Elezioni Regionali: In autunno si voterà in sette Regioni, ma i nodi politici restano aperti. In Veneto il centrodestra, pur favorito, è diviso sul candidato e sulla “lista Zaia”, mentre il centrosinistra punta su Giovanni Manildo. In Puglia Antonio Decaro rifiuta la corsa se in campo restano Vendola ed Emiliano, mentre il centrodestra non ha un nome forte. In Campania pesa l’incognita De Luca (PD), che condiziona la possibile candidatura di Roberto Fico (M5S). Nelle Marche Ricci (Pd) sfida Acquaroli (FdI), ma l’inchiesta giudiziaria a carico del primo complica i piani. In Calabria il centrosinistra è in difficoltà dopo le dimissioni di Occhiuto, in Toscana Giani ottiene l’appoggio M5S, e in Valle d’Aosta si ripresenta l’Union Valdôtaine.
Politica Estera
Ucraina: C’è attesa per il vertice odierno a Washington tra Donald Trump e Volodymyr Zelensky, seguito da un incontro allargato con i leader europei (Meloni, von der Leyen, Macron, Starmer, Stubb, Merz) e dal segretario della Nato Mark Rutte, concluso da un pranzo di lavoro. La CNN indica tre fasi: bilaterale Trump–Zelensky, sessione allargata e pranzo. Tema centrale: questioni territoriali (Donetsk) e garanzie di sicurezza per l’Ucraina, da definire insieme all’Europa. L’Italia si è dichiarata disponibile a una operazione di peace keeping con i partner europei e gli USA, nel caso si raggiungesse un accordo di pace.
Israele: In Israele vi è stata una massiccia mobilitazione a sostegno delle famiglie degli ostaggi, e della necessità di riportarli a casa attraverso una soluzione pacifica e il sostegno internazionale. Il fulcro è stata la cosiddetta Piazza degli Ostaggi di Tel Aviv, dove oltre 500mila persone hanno manifestato, con stime fino a 2,5 milioni in tutto il Paese.
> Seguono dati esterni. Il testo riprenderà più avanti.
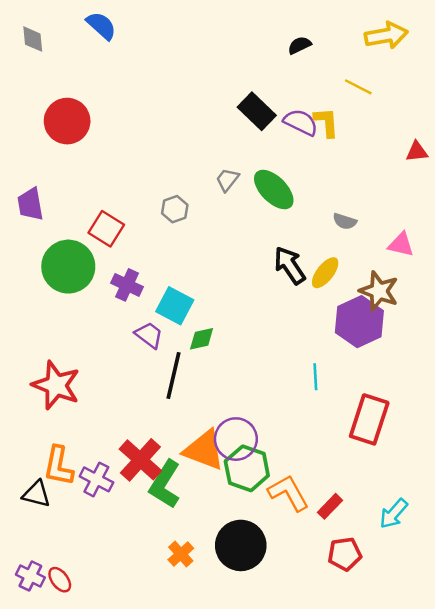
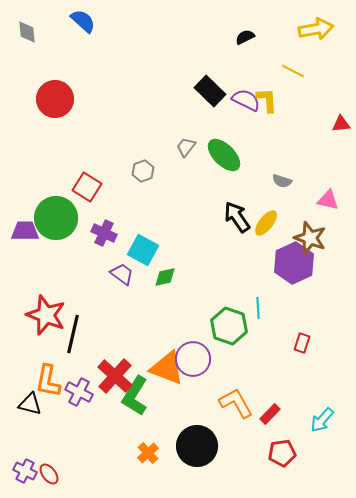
purple trapezoid: (30, 204) -> (25, 231), moved, turned 100
black line: (173, 375) -> (73, 334), moved
red rectangle: (369, 419) -> (302, 343), size x0.5
green hexagon: (247, 468) -> (229, 326), moved

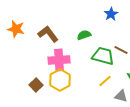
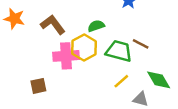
yellow hexagon: (60, 80) -> (84, 47), moved
brown square: (36, 85) -> (38, 86), turned 32

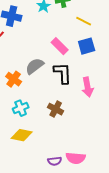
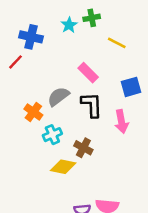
blue square: (87, 46) -> (131, 87), moved
cyan cross: (21, 108) -> (52, 135), moved
yellow diamond: (22, 135) -> (63, 167), moved

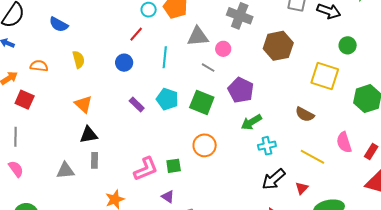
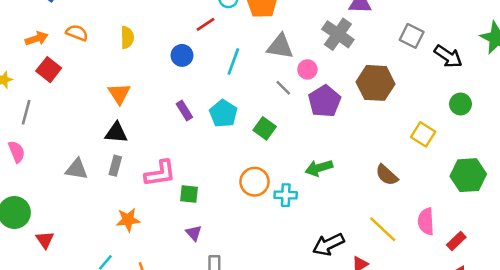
yellow square: (325, 76) -> (423, 134), size x0.7
purple pentagon: (241, 90) -> (325, 101), moved
green square: (202, 102) -> (265, 128), size x0.7
cyan cross: (267, 146) -> (286, 195), moved
green square: (174, 166) -> (189, 194), moved
pink L-shape: (146, 169) -> (160, 173), moved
Familiari degli ostaggi, attivisti e leader politici chiedono responsabilità democratica, criticando Netanyahu e chiedendo azioni concrete per il rilascio dei prigionieri. Anche il presidente israeliano, Isaac Herzog, ha preso parte alle manifestazioni a Tel Aviv.
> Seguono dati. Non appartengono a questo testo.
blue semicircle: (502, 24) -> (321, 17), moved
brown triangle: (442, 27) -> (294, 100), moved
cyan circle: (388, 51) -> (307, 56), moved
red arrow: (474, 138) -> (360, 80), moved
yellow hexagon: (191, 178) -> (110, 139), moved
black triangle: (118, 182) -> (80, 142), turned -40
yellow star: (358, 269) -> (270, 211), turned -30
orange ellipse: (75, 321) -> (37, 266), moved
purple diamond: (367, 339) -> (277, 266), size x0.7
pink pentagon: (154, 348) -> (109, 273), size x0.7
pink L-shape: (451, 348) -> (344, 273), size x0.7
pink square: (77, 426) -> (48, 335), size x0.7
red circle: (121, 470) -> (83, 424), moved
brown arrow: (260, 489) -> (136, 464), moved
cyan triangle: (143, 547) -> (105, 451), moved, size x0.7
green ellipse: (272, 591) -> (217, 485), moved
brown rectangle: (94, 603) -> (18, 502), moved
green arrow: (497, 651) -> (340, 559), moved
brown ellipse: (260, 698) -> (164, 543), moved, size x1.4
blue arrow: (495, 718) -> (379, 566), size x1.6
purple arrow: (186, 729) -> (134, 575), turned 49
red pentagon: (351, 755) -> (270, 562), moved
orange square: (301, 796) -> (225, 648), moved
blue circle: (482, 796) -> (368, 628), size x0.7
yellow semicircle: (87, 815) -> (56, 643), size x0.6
Bolivia: Otto milioni di boliviani hanno votato ieri per eleggere presidente, vicepresidente e Parlamento, in un’elezione segnata dall’assenza di Evo Morales, dichiarato ineleggibile, e di Luis Arce, delegittimato politicamente per la crisi economica. La spaccatura interna al Movimento per il Socialismo (MAS) sembra condannare la sinistra, aprendo la strada a un duello tra i conservatori Samuel Doria Medina e Jorge Quiroga, con possibile ballottaggio il 19 ottobre. Morales, rifugiato nella sua roccaforte, invita ad annullare la scheda denunciando un complotto. Il nuovo presidente dovrà affrontare inflazione, svalutazione e carenze di beni, con ricette di austerità sul modello Milei.
Economia e finanza
Fisco: Nei prossimi mesi il governo dovrà affrontare due nodi cruciali: pensioni e tasse. La promessa di superare la legge Fornero sulle pensioni si è arenata: Quota 103 ha avuto scarso successo e Opzione Donna è in calo, mentre l’ipotesi di una nuova “Quota 89” (64 anni e 25 anni di contributi) rischia di essere troppo onerosa. Sul fronte fiscale, resta il progetto di riduzione dell’Irpef per il ceto medio, ma mancano coperture e la flat tax appare irrealizzabile. Anche l’abolizione dell’Irap non è attuabile a breve, con possibili esenzioni limitate. La legge di bilancio sarà il banco di prova della credibilità dell’esecutivo.